New commit on develop

CmdStan

Misc jobs

These are jobs that don't pertain to any of the pull requests or builds when develop changes.

  • Stan daily performance

    This project runs the performance test on the Mac Pro when nothing else is running. It's run once a day and waits until the machine is free. I don't know how to programatically test performance. This is here so we can tell if something bad has happened with speed. It doesn't test nearly enough, but it's a start.
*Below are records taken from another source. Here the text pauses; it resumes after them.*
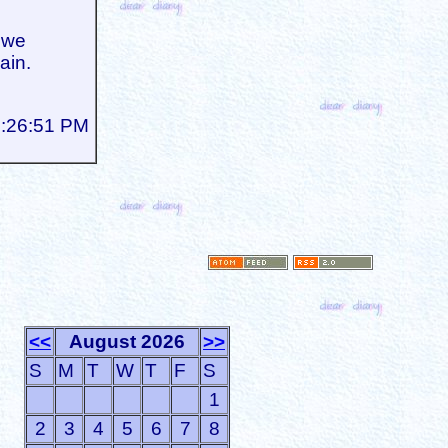
 we
ain.
5:26:51 PM
<<
August 2026
>>
S
M
T
W
T
F
S
1
2
3
4
5
6
7
8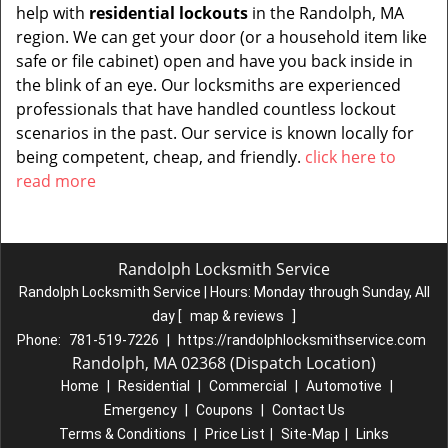
help with
residential lockouts
in the Randolph, MA
region. We can get your door (or a household item like
safe or file cabinet) open and have you back inside in
the blink of an eye. Our locksmiths are experienced
professionals that have handled countless lockout
scenarios in the past. Our service is known locally for
being competent, cheap, and friendly.
click here to
read more
Randolph Locksmith Service
Randolph Locksmith Service | Hours:
Monday through Sunday, All
day
[
map & reviews
]
Phone:
781-519-7226
|
https://randolphlocksmithservice.com
Randolph, MA 02368 (Dispatch Location)
Home
|
Residential
|
Commercial
|
Automotive
|
Emergency
|
Coupons
|
Contact Us
Terms & Conditions
|
Price List
|
Site-Map
|
Links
  • ScmSyncConfiguration test job

    The backup of the Jenkins config is on a github repo. This is just a test job to make sure the repo is reachable.

Computers

Current nodes

Master (d1m1s1b1.stat.columbia.edu):

  • iMac. OSX 10.9.5
  • 2.93 GHz Intel Core i7 (4 core)
  • 16 GB
  • 250 GB

gelman-group-mac (gelman-group-mac.stat.columbia.edu):

  • Mac Pro. OSX 10.11.1
  • 3 GHz 8-Core Intel Xeon E5
  • 64 GB
  • 500 GB

Windows Box (gelman.stat.columbia.edu):

  • Dell. Windows 7 Enterprise
  • Intel Xeon CPU E5507 @ 2.27 GHz 2.26 GHz (2 processors) (shows as 8 cores)
  • 12 GB
  • 464 GB

gelman-group-win (gelman-group-win.stat.columbia.edu):

  • HP Z640 Workstation. Windows 7 Professional
  • Intel Xeon CPU E5-2630 @ 2.40 GHz (shows as 16 cores)
  • 32 GB
  • 918 GB

Additional machines:

unamed-server:

  • HP Z640 Workstation.
  • Intel Xeon CPU E5-2630 @ 2.40 GHz
  • 32 GB
  • 918 GB

Andrew's broken laptop:

  • Macbook Pro Retina
  • 2.3 GHz Intel Core i7
  • 16 GB
  • 153 GB

Features

Here are some of the features we rely on. And some of the features we wish to have.

Current features

  • GitHub authentication
  • Backup to git

Wish list

  • Better notification when build passes or fails. We used to have that through comments, but it's not working any more.
  • Reduce failing builds due to GitHub being unreachable.
  • Encrpytion across nodes?
  • Better GitHub notification. Currently, all builds say: "Build finished. No test results found."
  • Easier retest if something like a GitHub timeout caused the error.
  • Make it easier to control the upstream project branch? For example, if we know a change to Stan will break CmdStan, I have to manually go into the project and add put in the branch name.
  • Update the upstream branch script needs a lot of work. I want to update the existing issue and pull request if it's still open. Currently, it just adds a new issue and a new pull request.
  • Test that the submodule is pointed to some place on develop and make sure to update to latest develop before merging.